2En el día de mi angustia busqué al Señor. Mi mano se extendió en la noche, y no se cansó.
Mi alma se negaba a ser consolada.
3Me acuerdo de Dios y gimo. Me quejo, y mi espíritu está abrumado. Selah.
4Mantienes mis párpados abiertos. Estoy tan preocupado que no puedo hablar.
5He considerado los días de antaño, los años de la antigüedad.
6Recuerdo mi canción en la noche. Considero en mi propio corazón;
mi espíritu indaga diligentemente:
7“¿Nos rechazará el Señor para siempre? ¿Ya no será favorable?
8¿Se ha desvanecido para siempre su amorosa bondad? ¿Falla su promesa por generaciones?
9¿Se ha olvidado Dios de ser bondadoso? ¿Acaso ha retenido su compasión por la ira?” Selah.
10Entonces pensé: “Voy a apelar a esto: los años de la mano derecha del Altísimo”.
11Recordaré los hechos de Yah; porque recordaré tus maravillas de antaño.
12También meditaré en todo tu trabajo, y considera tus acciones.
13Tu camino, Dios, está en el santuario. ¿Qué dios es tan grande como Dios?
14Tú eres el Dios que hace maravillas.
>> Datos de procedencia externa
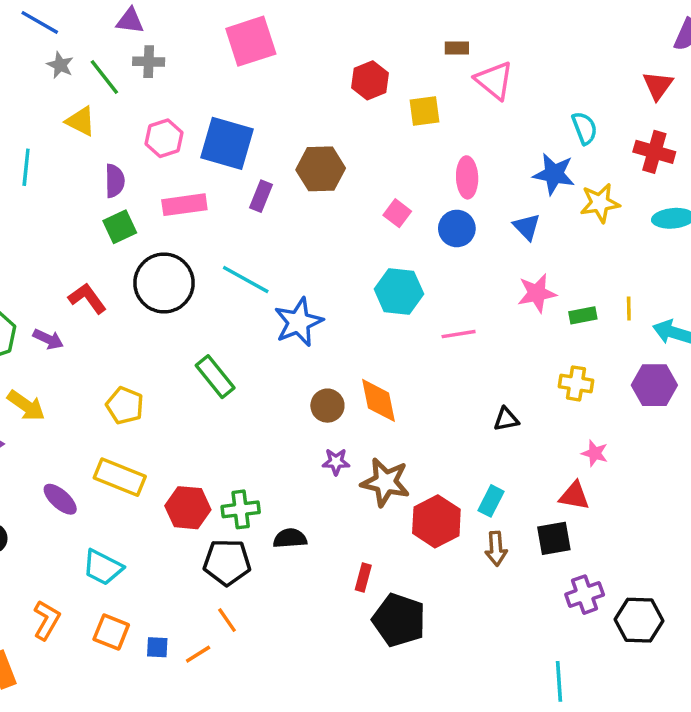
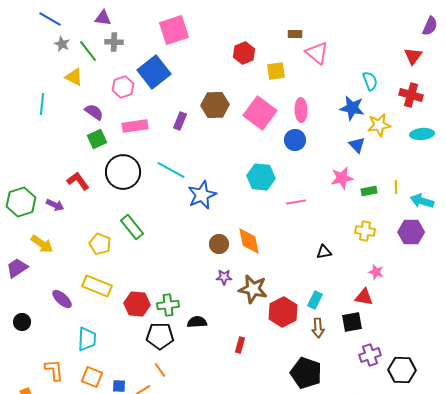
blue square: (227, 143) -> (154, 72), moved, turned 36
purple semicircle: (115, 181) -> (94, 112), turned -54
pink square: (397, 213) -> (260, 113), moved, size x2.0
blue triangle: (527, 227) -> (357, 145), moved
green rectangle: (215, 377) -> (132, 227), moved
cyan trapezoid: (103, 567) -> (87, 339), turned -115
orange L-shape: (47, 620) -> (54, 370), turned -35
black pentagon: (399, 620) -> (306, 373), moved

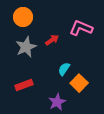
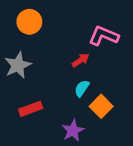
red arrow: (52, 40) -> (81, 60), moved
gray star: (26, 47) -> (18, 65), moved

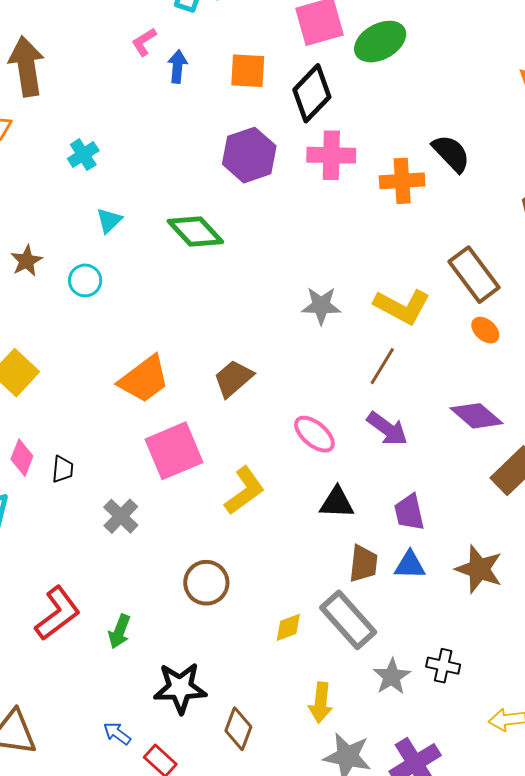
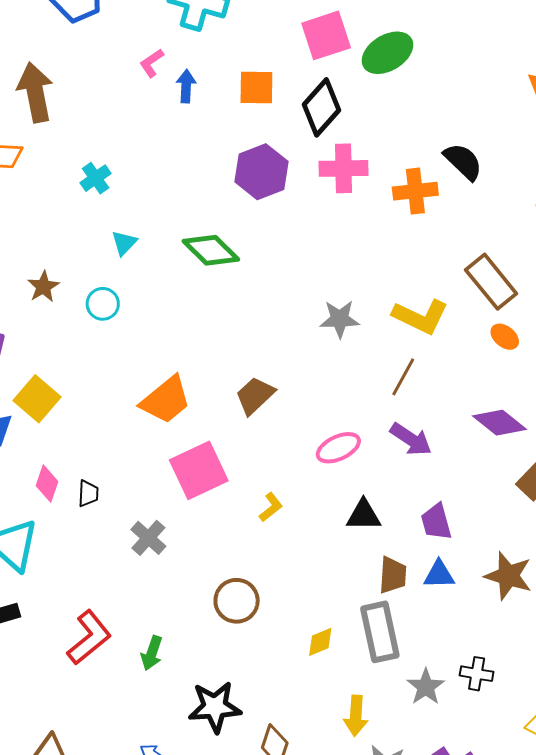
pink ellipse: (314, 434) -> (338, 448), turned -63
yellow L-shape: (245, 491) -> (271, 507), size x0.6
gray rectangle: (348, 620) -> (380, 632), turned 32

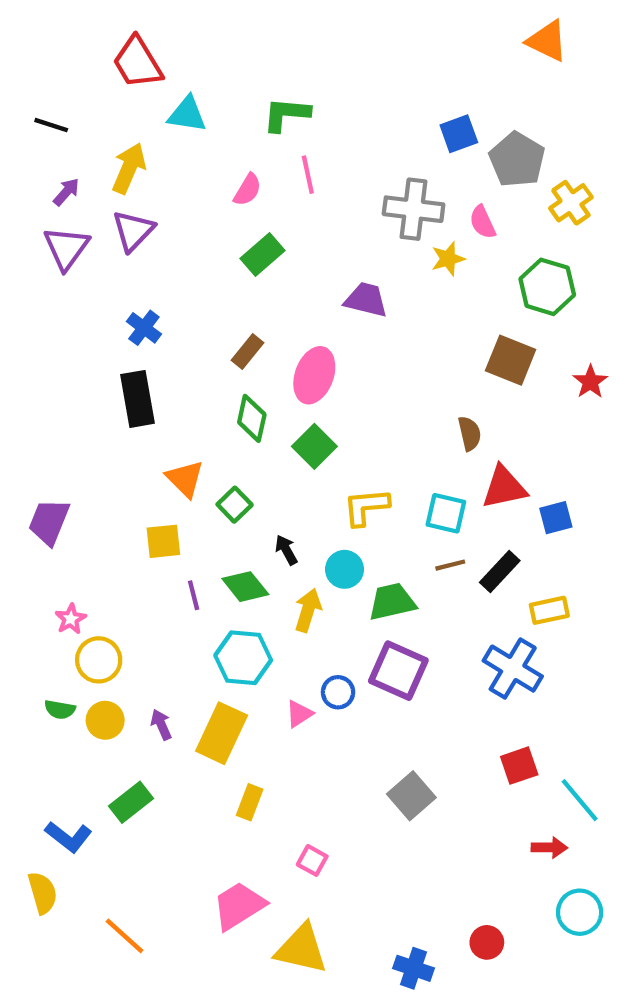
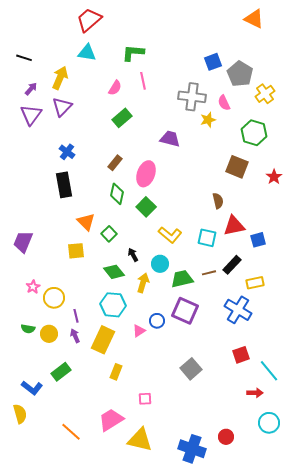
red trapezoid: (137, 63) -> (89, 20), moved, turned 80
yellow L-shape: (366, 507) -> (170, 235), turned -135
brown line: (450, 565) -> (209, 273), moved
purple line: (194, 595) -> (76, 316), moved
yellow circle: (99, 660) -> (54, 298), moved
pink square: (312, 860) -> (145, 399), turned -32
orange line: (125, 936) -> (71, 432), moved
blue cross: (414, 968) -> (192, 449), size x1.5

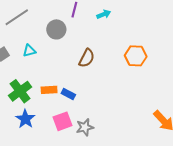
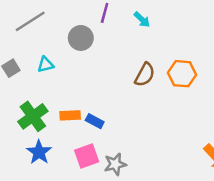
cyan arrow: (104, 14) -> (142, 20), turned 64
brown semicircle: (87, 58) -> (145, 75), moved

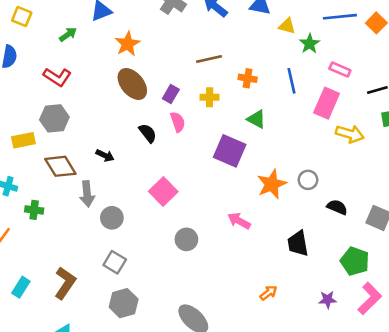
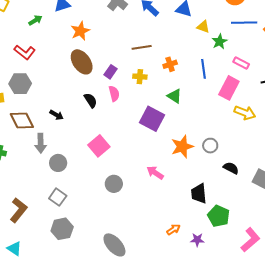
orange cross: (248, 78) -> (170, 64), turned -32
green pentagon: (355, 261) -> (219, 216), moved
purple star: (328, 300) -> (197, 240), moved

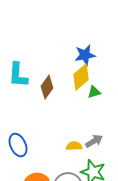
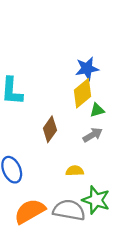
brown diamond: (47, 87) -> (50, 129), moved
gray arrow: (94, 141) -> (93, 135), moved

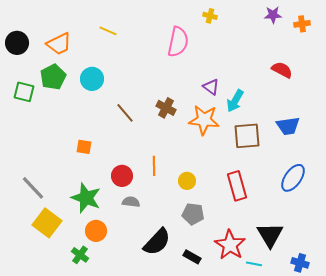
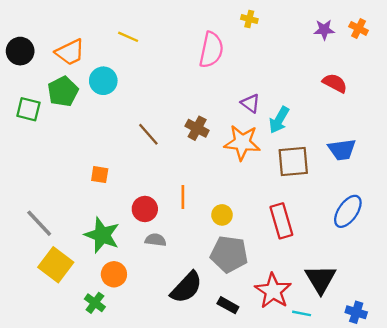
purple star: (273, 15) -> (324, 30), moved
orange cross: (302, 24) -> (359, 28), turned 35
cyan circle: (92, 79) -> (103, 81), moved
gray pentagon: (193, 214) -> (229, 254), size x1.4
Has dado a conocer tu fuerza entre los pueblos.
15Has redimido a tu pueblo con tu brazo, los hijos de Jacob y José. Selah.
16Las aguas te vieron, Dios. Las aguas te vieron y se retorcieron.
Las profundidades también se convulsionaron.
17Las nubes derramaron agua. Los cielos resonaron con truenos.
Sus flechas también parpadearon.
18La voz de tu trueno estaba en el torbellino. Los relámpagos iluminaron el mundo.
La tierra tembló y se estremeció.
19Tu camino fue a través del mar, sus caminos a través de las grandes aguas.
Tus pasos no se conocían.
20Guías a tu pueblo como un rebaño, por la mano de Moisés y Aarón.